It’s worth noting that the new employment authorization requirements would snag asylum-seekers who already had to overcome significant barriers. The availability of an EAD is only really relevant if you haven’t already been sent to Mexico under MPP, sent to Central America under one of the third country agreements, haven’t been barred from seeking asylum under the asylum ban, or put into one of the lightning ten-day asylum adjudication programs being piloted along the border.
If an asylum seeker managed to avoid all of that, they would still find themselves unable to work for a minimum of one year after submitting an application, or possibly banned from working at all for the potentially several years it will take for their case to be adjudicated if they cross the border illegally. Of course, it’s essentially impossible to survive like this, meaning most people would probably work illegally anyway, putting themselves at risk of denial and deportation.
Two provisions of the rule would be retroactive to asylum seekers who already had submitted employment authorization requests before the final rule’s effective date: the bar on people with certain criminal convictions and arrests, and the need to attend an addition biometrics appointment. (Though no extra fee would be assessed for people with pending applications.) DHS estimates about 300,000 people could be affected each year.
As far as the fee increases, the most significant consequences would likely be that immigrants, especially low-income applicants, would be discouraged from applying for citizenship. Some research has shown that the costs associated with naturalization, both in terms of fees and legal help, discourage many otherwise eligible legal permanent residents from taking that step. The increase in costs, paired with the decrease in the availability of fee waivers, will likely keep many from becoming citizens. (It’s worth noting that unlike naturalized citizens, lawful permanent residents are still subject to deportation.) Obviously, adding a cost to asylum applications will likely dissuade these as well.
Under the Radar
Stephen Miller’s trove of racist emails revealed
The Southern Poverty Law Center unearthed more than 900 emails sent by White House adviser Stephen Miller in the months leading up to the 2016 presidential election. The emails, which were sent to Breitbart editors from March 2015 to June 2016, reveal a practically singleminded focus on immigration policy—as well as Miller’s affinity for white supremacist websites like American Renaissance and VDARE.

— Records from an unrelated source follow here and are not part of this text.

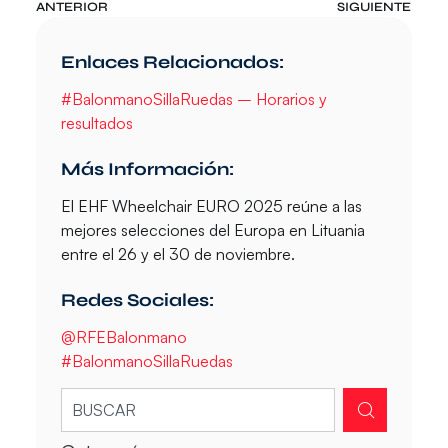
ANTERIOR
SIGUIENTE
Enlaces Relacionados:
#BalonmanoSillaRuedas – Horarios y
resultados
Más Información:
El EHF Wheelchair EURO 2025 reúne a las
mejores selecciones del Europa en Lituania
entre el 26 y el 30 de noviembre.
Redes Sociales:
@RFEBalonmano
#BalonmanoSillaRuedas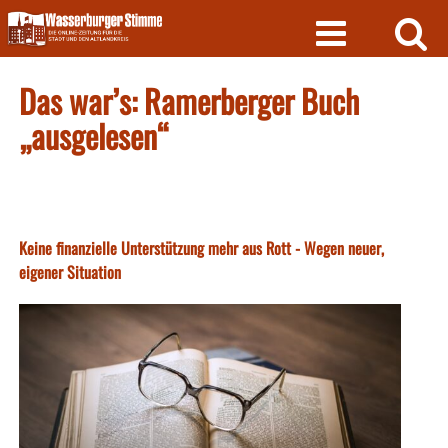
Skip
to
content
Das war’s: Ramerberger Buch
„ausgelesen“
Keine finanzielle Unterstützung mehr aus Rott - Wegen neuer,
eigener Situation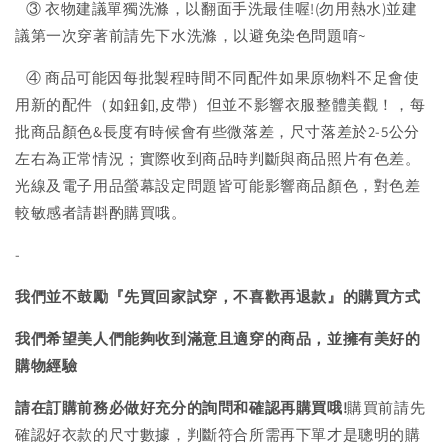
③ 衣物建議單獨洗滌，以翻面手洗最佳喔!(勿用熱水)並建
議第一次穿著前請先下水洗滌，以避免染色問題唷~
④ 商品可能因每批製程時間不同配件如果原物料不足會使
用新的配件（如鈕釦,皮帶）但並不影響衣服整體美觀！，每
批商品顏色&長度有時候會有些微落差，尺寸落差於2-5公分
左右為正常情況；實際收到商品時判斷與商品照片有色差。
光線及電子用品螢幕設定問題皆可能影響商品顏色，對色差
較敏感者請斟酌購買哦。
-
我們並不鼓勵『先買回家試穿，不喜歡再退款』的購買方式
我們希望美人們能夠收到滿意且適穿的商品，並擁有美好的
購物經驗
請在訂購前務必做好充分的詢問和確認再購買哦!
購買前請先
確認好衣款的尺寸數據，判斷符合所需再下單才是聰明的購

Miller’s emails focused on everything from the supposed Islamization of Europe to the removal of Confederate flags and monuments in the wake of the Charleston church shooting, but we’re going to focus on his fixation with immigration laws from the 1920s. Miller’s emails made several references to the Immigration Act of 1924 — and to President Calvin Coolidge, who signed the bill into law and who was against “race-mixing” — which implemented a quota system that all but eliminated immigration from Southern and Eastern Europe. The quota system was eventually repealed with the passage of the Immigration and Nationality Act of 1965, a law Miller implies ended the “heritage established by Calvin Coolidge.”

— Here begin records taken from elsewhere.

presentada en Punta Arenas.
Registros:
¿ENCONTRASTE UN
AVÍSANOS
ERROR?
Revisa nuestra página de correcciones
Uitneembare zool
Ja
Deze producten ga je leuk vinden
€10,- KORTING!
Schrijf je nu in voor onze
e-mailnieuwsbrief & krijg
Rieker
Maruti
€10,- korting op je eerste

So why does this matter? For one, Miller is widely considered the mastermind behind many of the Trump administration’s immigration policies — the fact that he finds himsef in agreement with what is clearly white supremacist literature suggests animus towards people of color. There’s also the fact that, according to political reporter Meredith Shiner, Miller’s emails were an “unspoken secret” among reporters who covered politics around 2013, when Miller worked for then-Senator Jeff Sessions.

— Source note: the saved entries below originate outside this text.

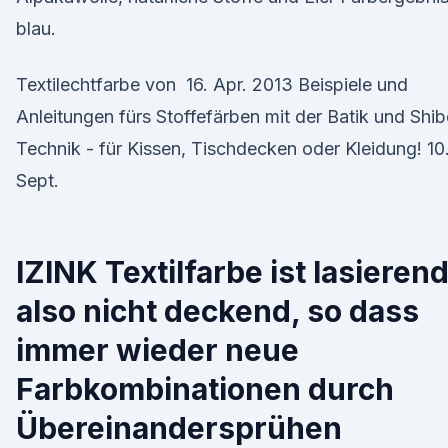
blau.
Textilechtfarbe von 16. Apr. 2013 Beispiele und
Anleitungen fürs Stoffefärben mit der Batik und Shib
Technik - für Kissen, Tischdecken oder Kleidung! 10
Sept.
IZINK Textilfarbe ist lasierend
also nicht deckend, so dass
immer wieder neue
Farbkombinationen durch
Übereinandersprühen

Lawyers may soon be allowed in “Remain in Mexico” non-refoulement interviews
A federal judge in California issued a temporary restraining order ruling that could limit the Trump administration’s Remain in Mexico policy, formally called Migrant Protection Protocols. The judge’s ruling, which says that a family of Guatemalan asylum-seekers is entitled to have a lawyer present during an interview in which an immigration officer determines whether they face persecution in Mexico.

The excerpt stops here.